There’s still time to donate to the Coldest Night of the Year fundraiser
Hosted by the Samaritan Center, the February 26 fundraiser helps defray the costs of programming and support community groups that serve vulnerable populations
Fundraising for the coldest night of the year will officially begin on Saturday, but there’s still time to contribute to the many teams that will be traveling to support the Samaritan Center.
The Coldest Night of the Year fundraiser is designed to help people better understand the challenges faced by those who are homeless during the winter.
Participants again have the chance to walk virtually this year by registering for either the 2 kilometer or 5 kilometer distances, alone or as a team.

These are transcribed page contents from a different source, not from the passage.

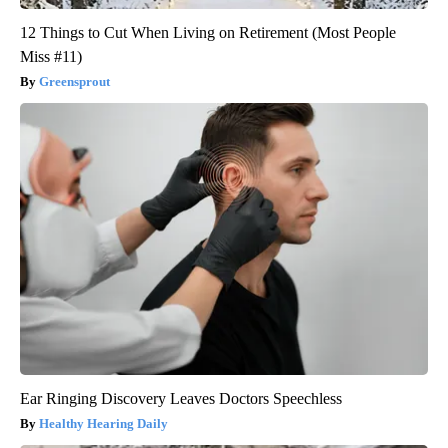
12 Things to Cut When Living on Retirement (Most People
Miss #11)
Greensprout
Ear Ringing Discovery Leaves Doctors Speechless
Healthy Hearing Daily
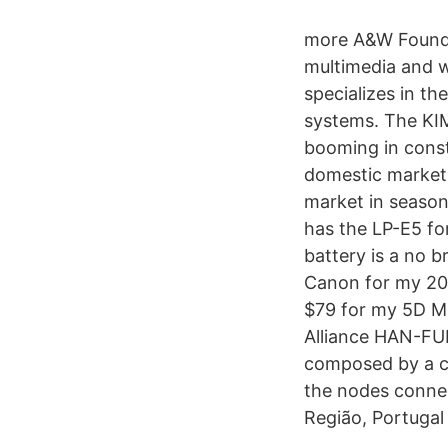
more A&W Founded
multimedia and w
specializes in t
systems. The KI
booming in const
domestic market 
market in season
has the LP-E5 f
battery is a no b
Canon for my 20D
$79 for my 5D Ma
Alliance HAN-FUN
composed by a co
the nodes connec
Região, Portugal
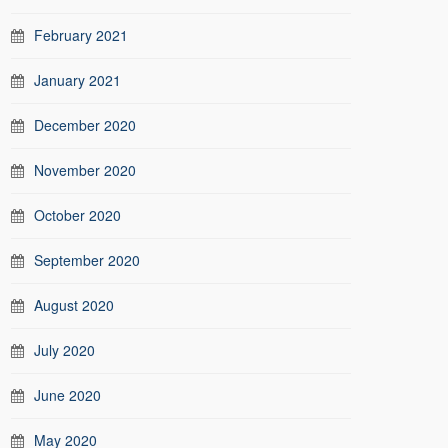
February 2021
January 2021
December 2020
November 2020
October 2020
September 2020
August 2020
July 2020
June 2020
May 2020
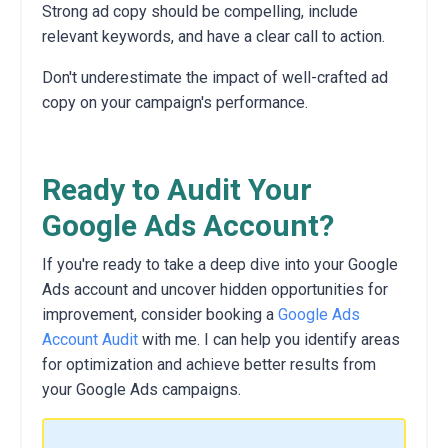
Strong ad copy should be compelling,
include
relevant keywords,
and have a clear call to action.
Don't underestimate the impact of well-crafted ad
copy on your campaign's performance.
Ready to Audit Your
Google Ads Account?
If you're ready to take a deep dive into your Google
Ads account and uncover hidden opportunities for
improvement,
consider booking a
Google Ads
Account Audit
with me.
I
can help you identify areas
for optimization and achieve better results from
your Google Ads campaigns.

You can find the Sudbury teams here.
The official day of the walk is tomorrow, February 26, but there is still time to donate.
The Coldest Night of the Year is the only fundraising event the Samaritan Center undertakes, and it not only helps the center itself, but the other organizations that share its roof.

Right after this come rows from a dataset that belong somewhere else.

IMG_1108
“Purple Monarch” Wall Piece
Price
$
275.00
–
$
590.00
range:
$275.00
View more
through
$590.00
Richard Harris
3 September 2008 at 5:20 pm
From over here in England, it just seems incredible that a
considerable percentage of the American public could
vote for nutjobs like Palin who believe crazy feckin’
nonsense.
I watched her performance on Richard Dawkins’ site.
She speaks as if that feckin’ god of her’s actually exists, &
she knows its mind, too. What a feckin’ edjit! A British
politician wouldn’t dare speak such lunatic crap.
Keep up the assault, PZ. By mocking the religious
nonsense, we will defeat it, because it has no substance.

The Samaritan Center is home to the Elgin Street Mission and the Blue Door Soup Kitchen, two much-needed meal programs that, while funding allows them to pay some rent, don’t cover building costs or overhead.

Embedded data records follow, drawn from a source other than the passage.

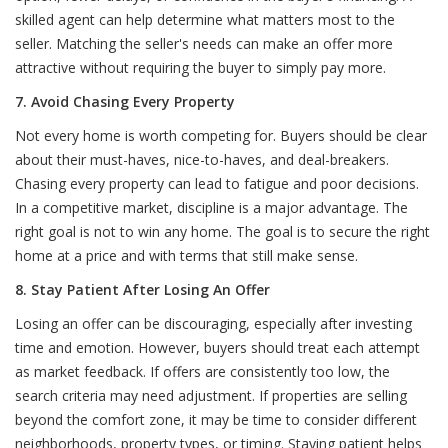
skilled agent can help determine what matters most to the
seller. Matching the seller's needs can make an offer more
attractive without requiring the buyer to simply pay more.
7. Avoid Chasing Every Property
Not every home is worth competing for. Buyers should be clear
about their must-haves, nice-to-haves, and deal-breakers.
Chasing every property can lead to fatigue and poor decisions.
In a competitive market, discipline is a major advantage. The
right goal is not to win any home. The goal is to secure the right
home at a price and with terms that still make sense.
8. Stay Patient After Losing An Offer
Losing an offer can be discouraging, especially after investing
time and emotion. However, buyers should treat each attempt
as market feedback. If offers are consistently too low, the
search criteria may need adjustment. If properties are selling
beyond the comfort zone, it may be time to consider different
neighborhoods, property types, or timing. Staying patient helps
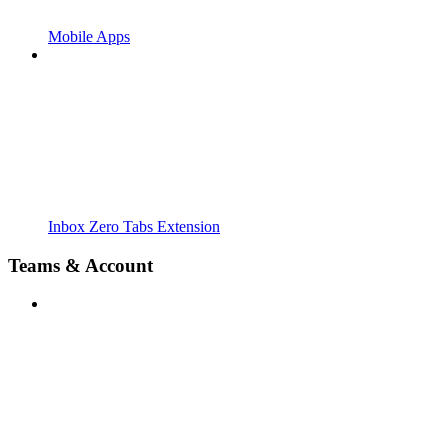
Mobile Apps
Inbox Zero Tabs Extension
Teams & Account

“This fundraiser allows us to reduce their costs,” said Lisa Long, executive director of the Samaritan Center. “A lot of our costs have gone up, utilities are $50,000 a year.” Fundraising helps with construction costs, but also helps with programming.
“We have exponentially increased our programming in and around COVID, and we will continue even when COVID passes, to continue doing what we have been doing.”
The Samaritan Center has a new drop-in centre, open during the day, as well as access to showers, laundry, internet and other services needed by vulnerable populations in Sudbury. In addition, services are offered within the center, such as the nurse practitioner clinic they house, as well as substance use disorder recovery groups, a reflexologist and a hairdresser who volunteer, as well as many organizations that share a common goal.
“We partner with any agencies that want to use our space, as many downtown agencies serve our same clients, in different capacities,” Long said.
For example, the ACCESS Network conducts HIV and Hepatitis C testing at the center, as well as new programs for vulnerable women and even Laurentian University, which recently used the space with researchers leading studies to better understand youth homelessness.
“We are very keen on setting aside space for care for community groups and for services that are specific to our vulnerable population,” Long said.
Last year the event was also virtual, and not knowing what the limits would be with COVID-19, Long said she set a goal of $50,000, which the Sudbury community easily met. and exceeded, generating $70,000 for the cause. This year, she hoped the $70,000 mark would be hit again. This goal was achieved on February 16.
And now that goal has been shattered, with the tally now standing at $100,506.